中世の旅事情なんて予想もつかないから、ここは両方の世界を知ってるロアルドさんに必要なものを聞いた方がいいだろう。
「そうですね……向こうのものですと、ライターや携帯コンロ、浄水用の簡易ろ過器などがあると楽になります。ろ過器はペットボトルで作れないことも無いですが、キャンプ用品にもあるそうなので」
「寝袋やテントの類も必要ですか?」
「いえ。野営中に、野盗や獣などの外敵に襲われたときにすぐに身動きが取れないのは危険です。マントに包まって寝た方がいい。それよりは、トレッキングシューズやブーツなど、足元を万全にするのが良いでしょう」
他には、ネックウォーマー等があると夜間の冷え込みが楽になるのだとか。
なるほど、なるほど。
商品計測用のメジャーは持ち歩いてるから、後で足のサイズを測らせてもらおうかな。
「他には、えるいーでぃー、でしたか? そのランタン等や懐中電灯は欲しいですな」
「防災用品と変わらないですね。たぶんデパートにコーナーがあるんで、見てみましょう」
他にはお馴染みの食糧や、身を守る鉄製の武器。
ただし食糧に関しては、缶詰は意外にかさばるので、小瓶に入った家庭用の調味料の方が良いとのこと。

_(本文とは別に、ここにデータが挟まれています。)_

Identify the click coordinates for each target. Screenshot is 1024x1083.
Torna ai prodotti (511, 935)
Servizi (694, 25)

食材は自分で狩りをして現地調達することが多いそうだ。
そう言えば、同じく自然の中で長期間行動する特殊部隊なんかも、重宝するのは調味料だって聞いたことあるな。
特にカレー粉なんかは、野生動物の肉の臭みを消してくれるから、食事の確保に欠かせないものだとか何とか。

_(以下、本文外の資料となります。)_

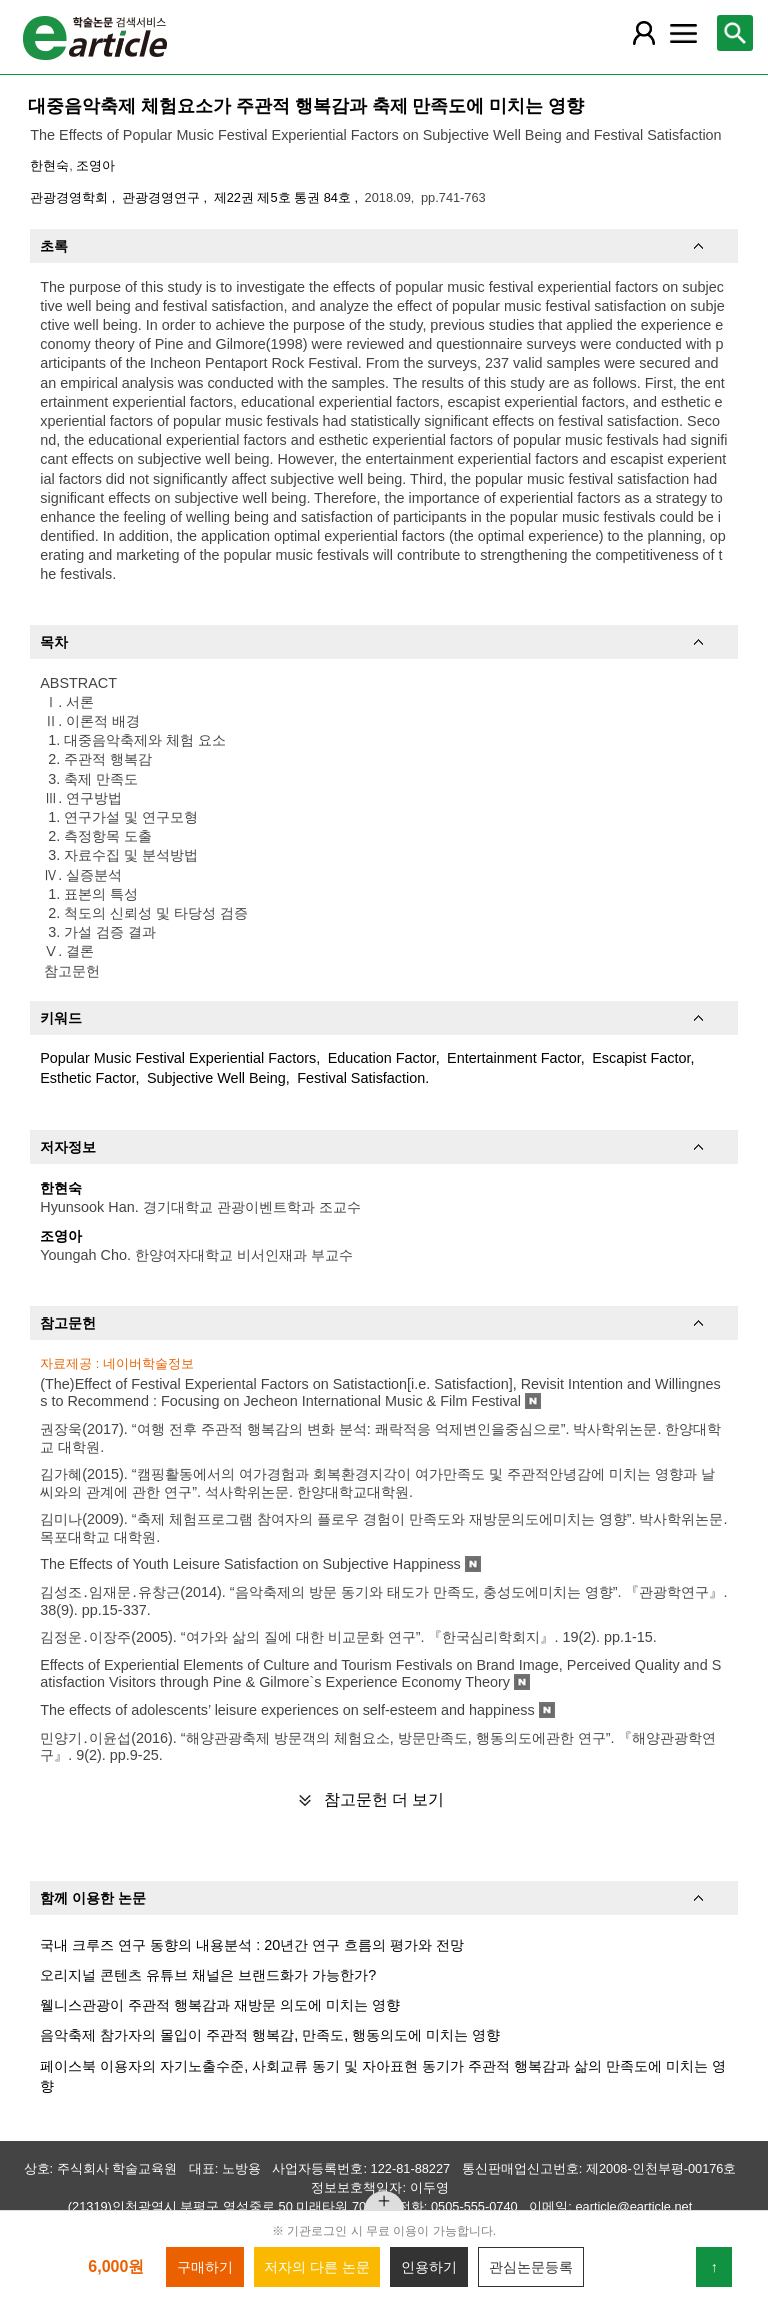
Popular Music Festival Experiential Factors (178, 1058)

塩分も必要だろうし、食料品売り場でも買い揃えておこう。
「武器や鉄製品に関しては、こちらで用意しております。調整も済んでおりますよ」
「そうですか。じゃあ……あ、村長さん。アルミホイルとかは使います?」
「あるみほいる……ですか? それは、どのようなもので?」
「ああ、それはいいですな、ツナグ殿。――父上。アルミホイルというのは、羽のように軽い銀を、薄く紙状に延ばした反物です。火に燃えないので料理にも使えますし、何より人里に持ち込めば、高値がつくでしょう」
日本では一般的なアルミホイルだけど、この世界ではアルミ自体がまだ希少だ。
鉄を超えて地球でもっとも表出量の多いアルミだけに、日本では消耗品として扱っていることに、村長さんは驚きを隠せないでいた。
この世界だと金属を紙みたいに伸ばす技術も無いだろうし、ちょっとしたお宝だろう。
「そのようなものがあるなら、是非、里で使う用のものも購入したいですな。……ツナグ殿、お願いできますかな?」
「わかりました。安いので大量購入しておきます」
「父上。外の種族と交流が成立すれば、必ず交易品の目玉になるかと!」
日本から輸入したものをこの世界に流し、相手からは銀細工の原料となる銀を購入する。
日本が通ってきた技術立国としての道筋を、知らず、この里も辿ろうとしていた。
里の未来の展望も含めて、午前の打ち合わせは実りあるものになった。